Tumor growth suppression by implantation of an anti-CD25 antibody-immobilized material near the tumor via regulatory T cell capture
Published in Science and Technology of Advanced Materials, 2021
Tsuyoshi Kimura, Rino Tokunaga, Yoshihide Hashimoto, Naoko Nakamura, Akio Kishida
Cancer immunotherapy can involve enhancement of immune attack or release of immune tolerance [17]. Importantly, FoxP3+ CD25+ CD4+ Tregs have been shown to strongly affect tumor immune tolerance [4]. In the tumor microenvironment, Tregs infiltrate and accumulate through the secretion of chemokines, such as CCL22, from cancer cells and inhibit the attack of immune cells, such as NK cells and effector T cells, to cancer cells [4,5]. In this study, in order to remove Tregs from the tumor and release immune tolerance, we designed and prepared an antibody-immobilized mesh and subsequently investigated the effects of the mesh on tumor growth suppression following implantation in mice.

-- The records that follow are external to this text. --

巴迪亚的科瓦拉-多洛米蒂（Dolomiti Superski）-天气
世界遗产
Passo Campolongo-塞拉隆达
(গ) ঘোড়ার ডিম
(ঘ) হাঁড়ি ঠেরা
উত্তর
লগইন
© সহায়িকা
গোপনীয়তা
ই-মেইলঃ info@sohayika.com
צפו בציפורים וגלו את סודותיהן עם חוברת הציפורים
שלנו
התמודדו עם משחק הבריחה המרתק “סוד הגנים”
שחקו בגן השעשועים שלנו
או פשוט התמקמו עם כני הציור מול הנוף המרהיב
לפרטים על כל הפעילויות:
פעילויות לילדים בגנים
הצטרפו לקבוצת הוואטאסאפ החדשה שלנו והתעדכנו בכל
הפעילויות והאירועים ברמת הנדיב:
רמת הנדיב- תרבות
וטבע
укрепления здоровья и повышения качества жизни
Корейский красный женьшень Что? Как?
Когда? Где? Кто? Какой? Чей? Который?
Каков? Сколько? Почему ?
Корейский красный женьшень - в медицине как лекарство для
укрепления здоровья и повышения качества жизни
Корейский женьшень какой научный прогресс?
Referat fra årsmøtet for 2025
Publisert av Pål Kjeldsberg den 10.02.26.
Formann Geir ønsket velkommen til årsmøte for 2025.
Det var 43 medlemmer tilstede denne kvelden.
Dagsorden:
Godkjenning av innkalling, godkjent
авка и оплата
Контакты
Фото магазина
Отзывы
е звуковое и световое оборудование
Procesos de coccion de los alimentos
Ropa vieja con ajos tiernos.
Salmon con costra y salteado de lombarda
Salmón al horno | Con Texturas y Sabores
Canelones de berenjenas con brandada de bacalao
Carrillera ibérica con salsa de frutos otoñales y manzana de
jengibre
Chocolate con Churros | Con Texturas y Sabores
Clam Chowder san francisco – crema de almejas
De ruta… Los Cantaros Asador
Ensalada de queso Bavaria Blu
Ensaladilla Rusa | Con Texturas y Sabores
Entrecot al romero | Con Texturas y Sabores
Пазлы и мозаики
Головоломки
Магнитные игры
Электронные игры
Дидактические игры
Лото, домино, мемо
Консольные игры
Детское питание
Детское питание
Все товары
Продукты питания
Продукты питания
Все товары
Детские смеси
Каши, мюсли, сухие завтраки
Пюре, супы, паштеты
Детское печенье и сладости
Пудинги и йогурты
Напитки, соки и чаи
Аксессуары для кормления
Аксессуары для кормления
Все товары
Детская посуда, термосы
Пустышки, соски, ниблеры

The transcription factor FoxP3 is a specific marker of Tregs and is FoxP3 expressed inside the cells; thus, this specific marker could not be used in our system. CD25 is a surface marker of Tregs; therefore, we chose anti-CD25 antibodies in this study. A recent study showed that three types of Tregs, including naïve Tregs, effector Tregs, and non-Tregs, were present and exhibited variations in immunosuppression. Among these types of Tregs, effector Tregs, which show high immunosuppressive ability, are present as the CD25++FoxP3++ cell population. Moreover, effector Tregs have been identified in proliferative tumors [18]. Therefore, in this study, we designed an anti-CD25 antibody-immobilized material to remove the effector Tregs from tumors.